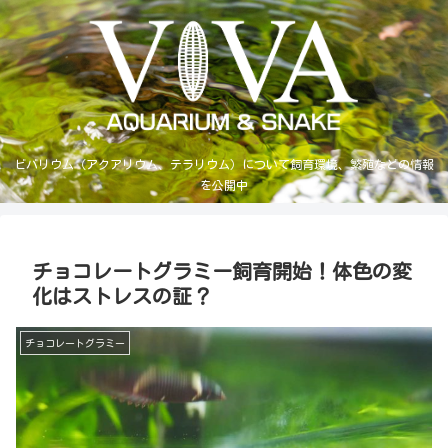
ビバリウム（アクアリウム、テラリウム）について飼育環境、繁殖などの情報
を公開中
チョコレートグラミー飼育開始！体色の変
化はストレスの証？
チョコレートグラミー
==
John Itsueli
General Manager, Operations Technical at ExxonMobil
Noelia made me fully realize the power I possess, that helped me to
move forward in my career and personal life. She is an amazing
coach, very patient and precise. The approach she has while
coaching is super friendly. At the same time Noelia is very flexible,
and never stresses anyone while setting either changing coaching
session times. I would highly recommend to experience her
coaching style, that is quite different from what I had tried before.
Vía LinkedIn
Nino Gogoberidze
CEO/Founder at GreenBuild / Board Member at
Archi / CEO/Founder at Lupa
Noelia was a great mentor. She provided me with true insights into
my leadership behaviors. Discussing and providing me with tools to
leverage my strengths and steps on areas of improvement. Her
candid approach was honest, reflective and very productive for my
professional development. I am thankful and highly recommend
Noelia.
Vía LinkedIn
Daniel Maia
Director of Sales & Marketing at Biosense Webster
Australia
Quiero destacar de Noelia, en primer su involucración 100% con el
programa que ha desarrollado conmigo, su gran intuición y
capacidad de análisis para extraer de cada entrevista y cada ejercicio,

### THE TASK
Look through the records for the string "coaching". Copy every line that has it.

### COMPLETED TASK
coaching is super friendly. At the same time Noelia is very flexible,
and never stresses anyone while setting either changing coaching
coaching style, that is quite different from what I had tried before.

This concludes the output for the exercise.